Re: Final Patch for GROUPING SETS

From: Tom Lane <tgl(at)sss(dot)pgh(dot)pa(dot)us>
To: Noah Misch <noah(at)leadboat(dot)com>
Cc: Andrew Gierth <andrew(at)tao11(dot)riddles(dot)org(dot)uk>, Heikki Linnakangas <hlinnakangas(at)vmware(dot)com>, Josh Berkus <josh(at)agliodbs(dot)com>, Andres Freund <andres(at)2ndquadrant(dot)com>, Greg Sabino Mullane <greg(at)turnstep(dot)com>, Marti Raudsepp <marti(at)juffo(dot)org>, pgsql-hackers <pgsql-hackers(at)postgresql(dot)org>, Tomas Vondra <tv(at)fuzzy(dot)cz>, Atri Sharma <atri(dot)jiit(at)gmail(dot)com>
Subject: Re: Final Patch for GROUPING SETS
Date: 2014-12-22 15:46:16
Message-ID: 19548.1419263176@sss.pgh.pa.us
Views: Raw Message | Whole Thread | Download mbox | Resend email
Thread:
Lists: pgsql-hackers

Noah Misch <noah(at)leadboat(dot)com> writes:
> On Sat, Dec 13, 2014 at 04:37:48AM +0000, Andrew Gierth wrote:
> "Tom" == Tom Lane <tgl(at)sss(dot)pgh(dot)pa(dot)us> writes:
>> Tom> That seems pretty grotty from a performance+memory consumption
>> Tom> standpoint.
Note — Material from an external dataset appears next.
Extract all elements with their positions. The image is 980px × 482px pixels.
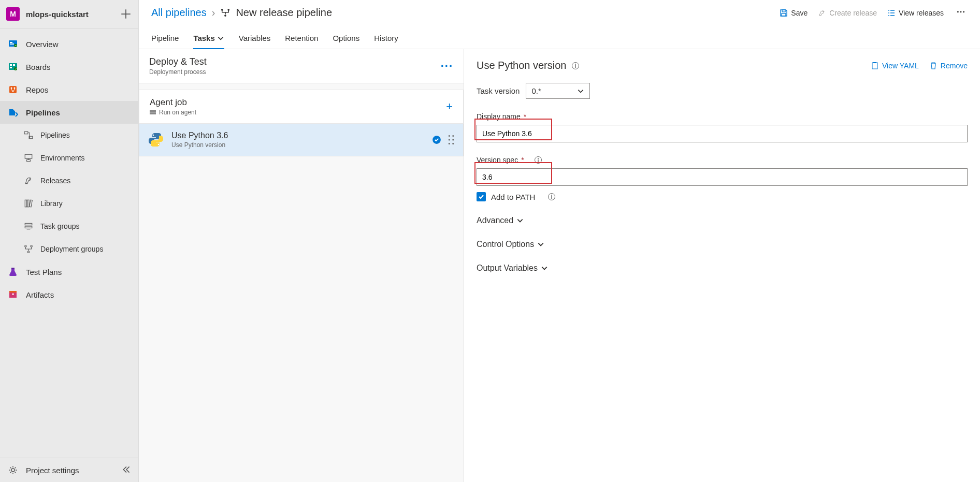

At peak memory usage, each one of the Sort nodes
>> Tom> will contain every input row,

>> Has this objection ever been raised for WindowAgg, which has the same
>> issue?

> I caution against using window function performance as the template for
> GROUPING SETS performance goals. The benefit of GROUPING SETS compared to its
> UNION ALL functional equivalent is 15% syntactic pleasantness, 85% performance
> opportunities. Contrast that having window functions is great even with naive
> performance, because they enable tasks that are otherwise too hard in SQL.
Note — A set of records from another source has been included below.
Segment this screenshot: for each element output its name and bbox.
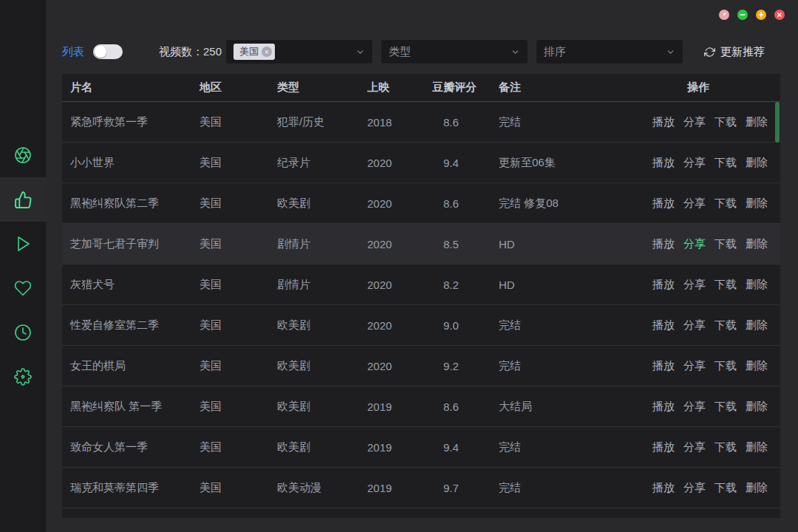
action-share[interactable]: 分享 [683,359,706,373]
cell-type: 欧美剧 [277,400,367,414]
cell-region: 美国 [200,197,277,211]
video-count: 视频数：250 [159,39,222,64]
action-delete[interactable]: 删除 [746,197,768,211]
table-row[interactable]: 黑袍纠察队 第一季美国欧美剧20198.6大结局播放分享下载删除 [62,386,780,427]
action-share[interactable]: 分享 [683,197,706,211]
action-share[interactable]: 分享 [683,237,706,251]
scrollbar-thumb[interactable] [775,102,780,143]
action-share[interactable]: 分享 [683,115,706,129]
action-download[interactable]: 下载 [715,237,737,251]
sidebar-item-settings[interactable] [0,355,46,399]
maximize-icon [758,12,764,18]
close-button[interactable] [774,10,785,20]
action-play[interactable]: 播放 [652,318,675,332]
refresh-recommend-button[interactable]: 更新推荐 [704,39,765,64]
col-rating: 豆瓣评分 [432,81,499,95]
action-share[interactable]: 分享 [683,481,706,495]
sort-select[interactable]: 排序 [536,39,683,64]
action-delete[interactable]: 删除 [746,318,768,332]
table-body: 紧急呼救第一季美国犯罪/历史20188.6完结播放分享下载删除小小世界美国纪录片… [62,102,780,518]
sidebar-item-play[interactable] [0,222,46,266]
cell-note: 更新至06集 [499,156,639,170]
action-play[interactable]: 播放 [652,481,675,495]
action-share[interactable]: 分享 [683,400,706,414]
cell-rating: 8.6 [432,116,499,129]
sidebar-item-thumbs-up[interactable] [0,177,46,222]
cell-note: 完结 [499,318,639,332]
sort-placeholder: 排序 [544,45,566,59]
action-download[interactable]: 下载 [715,156,737,170]
cell-year: 2020 [367,360,432,372]
table-row[interactable]: 芝加哥七君子审判美国剧情片20208.5HD播放分享下载删除 [62,224,780,265]
action-delete[interactable]: 删除 [746,481,768,495]
action-download[interactable]: 下载 [715,115,737,129]
cell-rating: 9.4 [432,441,499,454]
action-play[interactable]: 播放 [652,359,675,373]
minimize-button[interactable] [737,10,748,20]
action-delete[interactable]: 删除 [746,237,768,251]
action-delete[interactable]: 删除 [746,156,768,170]
table-row[interactable]: 紧急呼救第一季美国犯罪/历史20188.6完结播放分享下载删除 [62,102,780,143]
window-controls [719,10,785,20]
action-download[interactable]: 下载 [715,197,737,211]
cell-rating: 9.4 [432,157,499,169]
table-row[interactable]: 性爱自修室第二季美国欧美剧20209.0完结播放分享下载删除 [62,305,780,346]
action-share[interactable]: 分享 [683,278,706,292]
region-tag-label: 美国 [239,45,259,58]
maximize-button[interactable] [756,10,766,20]
action-download[interactable]: 下载 [715,278,737,292]
action-play[interactable]: 播放 [652,400,675,414]
cell-type: 剧情片 [277,278,367,292]
cell-type: 剧情片 [277,237,367,251]
cell-title: 黑袍纠察队第二季 [62,197,200,211]
cell-year: 2020 [367,238,432,250]
cell-actions: 播放分享下载删除 [639,481,780,495]
chevron-down-icon [511,47,520,57]
action-delete[interactable]: 删除 [746,359,768,373]
sidebar-item-aperture[interactable] [0,133,46,177]
action-download[interactable]: 下载 [715,400,737,414]
cell-title: 性爱自修室第二季 [62,318,200,332]
table-row[interactable]: 爱，死亡和机器人第一季 [62,508,780,518]
col-type: 类型 [277,81,367,95]
action-delete[interactable]: 删除 [746,400,768,414]
action-download[interactable]: 下载 [715,359,737,373]
region-select[interactable]: 美国 × [225,39,373,64]
table-row[interactable]: 瑞克和莫蒂第四季美国欧美动漫20199.7完结播放分享下载删除 [62,468,780,508]
action-play[interactable]: 播放 [652,440,675,454]
action-play[interactable]: 播放 [652,278,675,292]
sidebar-item-heart[interactable] [0,266,46,310]
action-delete[interactable]: 删除 [746,440,768,454]
action-play[interactable]: 播放 [652,197,675,211]
table-row[interactable]: 女王的棋局美国欧美剧20209.2完结播放分享下载删除 [62,346,780,386]
cell-rating: 8.6 [432,197,499,210]
action-share[interactable]: 分享 [683,440,706,454]
action-share[interactable]: 分享 [683,156,706,170]
col-year: 上映 [367,81,432,95]
table-row[interactable]: 黑袍纠察队第二季美国欧美剧20208.6完结 修复08播放分享下载删除 [62,183,780,224]
action-share[interactable]: 分享 [683,318,706,332]
table-row[interactable]: 小小世界美国纪录片20209.4更新至06集播放分享下载删除 [62,143,780,183]
pin-button[interactable] [719,10,729,20]
type-select[interactable]: 类型 [381,39,528,64]
tag-remove-icon[interactable]: × [262,47,272,57]
action-play[interactable]: 播放 [652,115,675,129]
action-download[interactable]: 下载 [715,318,737,332]
cell-title: 女王的棋局 [62,359,200,373]
table-row[interactable]: 灰猎犬号美国剧情片20208.2HD播放分享下载删除 [62,265,780,305]
cell-type: 犯罪/历史 [277,115,367,129]
action-play[interactable]: 播放 [652,237,675,251]
sidebar-item-clock[interactable] [0,310,46,355]
close-icon [777,12,782,18]
action-delete[interactable]: 删除 [746,278,768,292]
table-row[interactable]: 致命女人第一季美国欧美剧20199.4完结播放分享下载删除 [62,427,780,468]
action-play[interactable]: 播放 [652,156,675,170]
action-download[interactable]: 下载 [715,481,737,495]
action-download[interactable]: 下载 [715,440,737,454]
col-note: 备注 [499,81,639,95]
list-toggle[interactable] [93,44,123,59]
list-label: 列表 [62,45,84,59]
cell-rating: 8.6 [432,400,499,413]
action-delete[interactable]: 删除 [746,115,768,129]
cell-note: HD [499,238,639,250]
The other reason that's a bad comparison is that I've not seen many
queries that use more than a couple of window frames, whereas we have
to expect that the number of grouping sets in typical queries will be
significantly more than "a couple". So we do have to think about what
the performance will be like with a lot of sort steps. I'm also worried
that this use-case may finally force us to do something about the "one
work_mem per sort node" behavior, unless we can hack things so that only
one or two sorts reach max memory consumption concurrently.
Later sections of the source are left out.